Professor Dick is a Canadian researcher in stem cell biology and senior scientist at the Princess Margaret Cancer Centre and McEwen Stem Cell Institute, University Health Network; and professor of molecular genetics at the University of Toronto. He is recognized for identifying and characterizing normal and leukemia human hematopoietic stem cells. His lab provided direct evidence for the cancer stem cell hypothesis, transforming views of the origin and nature of cancer and laying the foundation for new approaches to cancer therapy. In recognition of his seminal contributions to the fields of molecular hematology, stem cell biology and oncology, he was elected as a foreign member of the National Academy of Medicine (USA), a fellow of the Royal Society of Canada, the Royal Society of London, UK, and the AACR Academy. He has received numerous prestigious awards, including the Dameshek Prize, Thomas Prize and Mentor Award from the American Society of Hematology; the Clowes Memorial Award and the AACR-Pezcoller Prize from the American Association for Cancer Research; and the Keio Medical Science Prize.
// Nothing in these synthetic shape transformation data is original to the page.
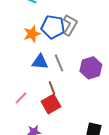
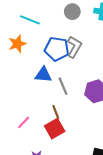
orange star: (32, 34) -> (17, 44), moved
blue triangle: (40, 62) -> (43, 75), moved

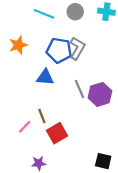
cyan line: (30, 20) -> (44, 14), moved
gray line: (63, 86) -> (80, 89), moved
brown line: (56, 112) -> (42, 116), moved

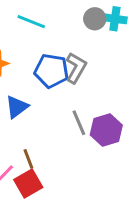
gray circle: (75, 12) -> (95, 19), moved
blue triangle: (45, 77) -> (17, 107), moved, turned -42
red square: (57, 133) -> (28, 183), moved

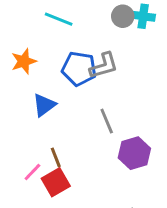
gray L-shape: (76, 68) -> (104, 66), turned 44
purple hexagon: (106, 130) -> (134, 153), moved

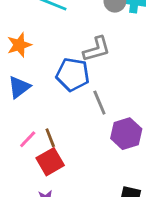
blue pentagon: (79, 69) -> (73, 74), moved
blue triangle: (44, 105) -> (19, 87), moved
pink line: (32, 172) -> (28, 139), moved

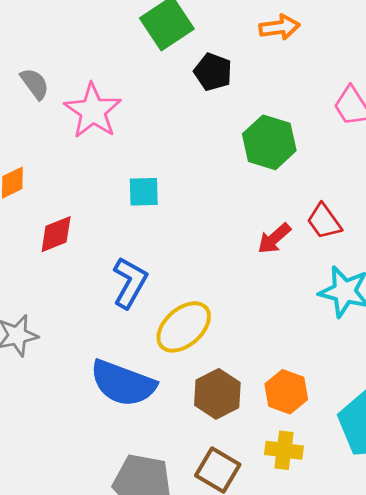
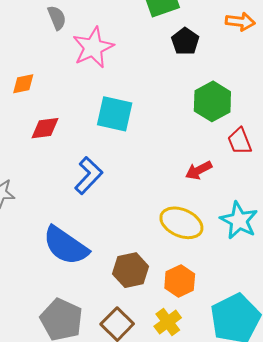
cyan square: (144, 192) -> (115, 114), size x1.5
red trapezoid: (324, 221) -> (240, 141), moved
yellow ellipse: (184, 327) -> (181, 223), moved, turned 51
yellow cross: (284, 450) -> (168, 322), turned 32

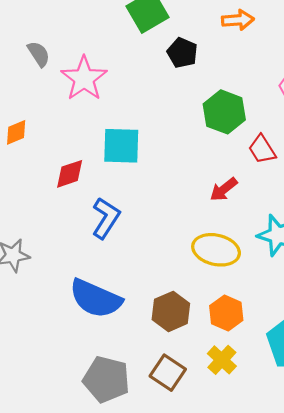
red diamond: (45, 128) -> (70, 174), moved

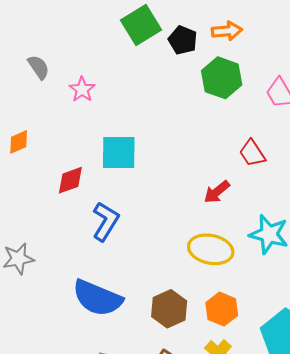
black pentagon: (182, 53) -> (183, 40), moved
pink star: (84, 78) -> (82, 89), size x0.6
green hexagon: (224, 112) -> (222, 78), moved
Natalia Gomez-Ospina, M.D., Ph.D.
Dr. Gomez-Ospina has dual appointments in the Divisions of Medical Genetics and Stem Cell Transplantation and is a faculty member in the Institute for Stem Cell Biology and Regenerative Medicine at Stanford University School of Medicine. She also leads the Program for Inherited Metabolic Disorders at Stanford, which brings together basic scientists and clinicians to facilitate the development of therapies for metabolic diseases. A physician-scientist and medical geneticist, Dr. Gomez-Ospina is conducting research to develop safer, more effective therapies for lysosomal storage disorders. Her clinical and research interests bridge genetics and transplantation. She established an adaptable platform for treating lysosomal enzyme deficiencies and performed first-of-its-kind preclinical studies to support the clinical development of autologous transplantation of genome-edited cells to treat patients with mucopolysaccharidosis type I (Hurler syndrome) and Gaucher disease. Dr. Gomez-Ospina led the discovery and characterization of genetic syndromes, including the infantile cholestasis syndrome caused by mutations in the bile acid receptor. She is the lead author of research published in The New England Journal of Medicine, Cell, Nature Communications and the American Journal of Medical Genetics. She earned an M.D. and a Ph.D. in chemical and systems biology from Stanford University School of Medicine.
Scot A. Wolfe, Ph.D.
Dr. Wolfe is a professor in the Department of Molecular, Cell and Cancer Biology (MCCB) at the University of Massachusetts Chan Medical School. His research is focused on genome editing systems and protein-DNA interactions. His group is developing improved tools for targeted genome modification and gene regulation, with the goal of increasing their precision and effectiveness for therapeutic translation. This research has spanned developing a variety of improved CRISPR-based genome editing systems and new methods for engineering the DNA-binding specificity of zinc finger proteins. His team is focused on the therapeutic translation of their improved genome editing and gene regulation systems to specific disease applications, such as sickle cell disease, beta-thalassemia, various forms of muscular dystrophy and Hermansky-Pudlak syndrome. He has published more than 65 research articles in peer-reviewed journals. He earned a Ph.D. at Harvard University and completed his postdoctoral research at the Massachusetts Institute of Technology.